• _INSTRUCTIONS FOR THE TASK_
Extract all lines from the data beneath that include the word "kazeta".

** DATA follows **

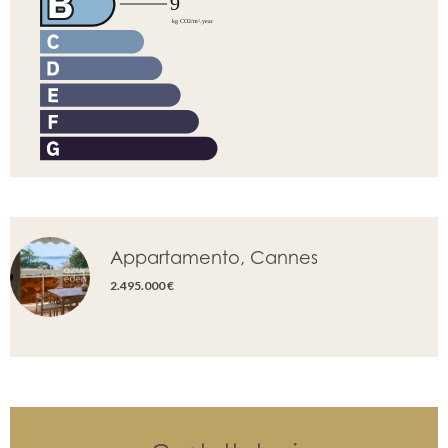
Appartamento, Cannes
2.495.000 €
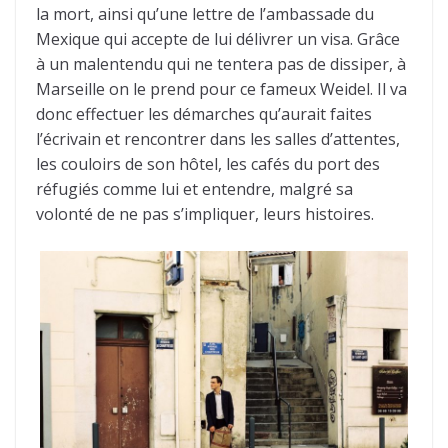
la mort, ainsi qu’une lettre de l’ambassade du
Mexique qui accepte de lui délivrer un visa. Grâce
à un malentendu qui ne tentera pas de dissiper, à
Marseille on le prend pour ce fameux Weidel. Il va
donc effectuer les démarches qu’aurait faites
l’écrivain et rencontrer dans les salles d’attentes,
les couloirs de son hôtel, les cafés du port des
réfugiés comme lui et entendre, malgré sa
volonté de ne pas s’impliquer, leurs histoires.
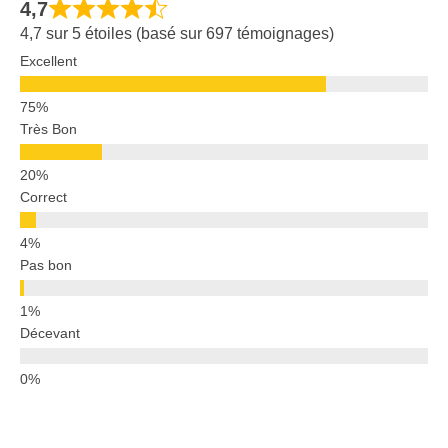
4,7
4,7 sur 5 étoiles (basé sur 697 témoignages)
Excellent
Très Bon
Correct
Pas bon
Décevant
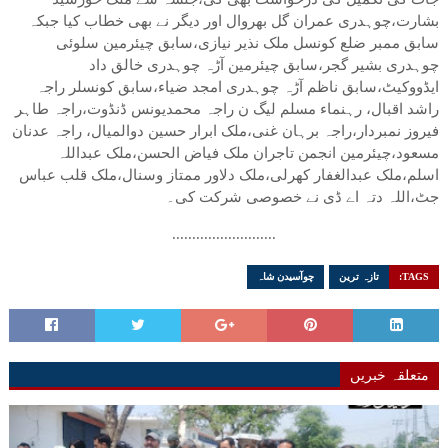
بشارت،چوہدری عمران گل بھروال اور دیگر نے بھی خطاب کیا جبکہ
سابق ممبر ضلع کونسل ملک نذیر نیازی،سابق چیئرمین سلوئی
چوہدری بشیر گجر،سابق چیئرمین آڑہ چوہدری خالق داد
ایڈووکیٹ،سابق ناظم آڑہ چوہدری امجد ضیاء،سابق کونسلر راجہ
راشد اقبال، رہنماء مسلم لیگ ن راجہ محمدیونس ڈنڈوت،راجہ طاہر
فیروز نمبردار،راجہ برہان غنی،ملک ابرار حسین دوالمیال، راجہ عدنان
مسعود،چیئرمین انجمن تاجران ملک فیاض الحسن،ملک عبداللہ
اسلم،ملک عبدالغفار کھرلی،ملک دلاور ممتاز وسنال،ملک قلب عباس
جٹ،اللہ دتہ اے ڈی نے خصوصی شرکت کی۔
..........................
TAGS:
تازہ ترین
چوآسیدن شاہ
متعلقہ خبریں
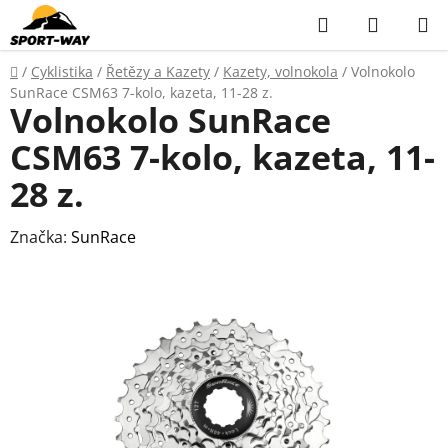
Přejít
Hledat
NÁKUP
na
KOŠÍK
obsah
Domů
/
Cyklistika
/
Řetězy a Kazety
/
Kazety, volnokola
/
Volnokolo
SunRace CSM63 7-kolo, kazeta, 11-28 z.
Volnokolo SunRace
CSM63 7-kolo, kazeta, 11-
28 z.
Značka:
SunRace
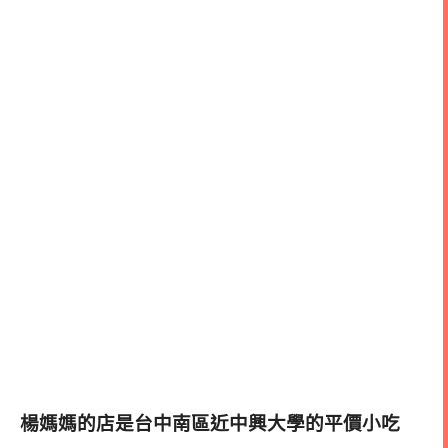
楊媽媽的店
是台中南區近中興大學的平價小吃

** End of DATA **

• _EXERCISE ANSWER_
SunRace CSM63 7-kolo, kazeta, 11-28 z.
CSM63 7-kolo, kazeta, 11-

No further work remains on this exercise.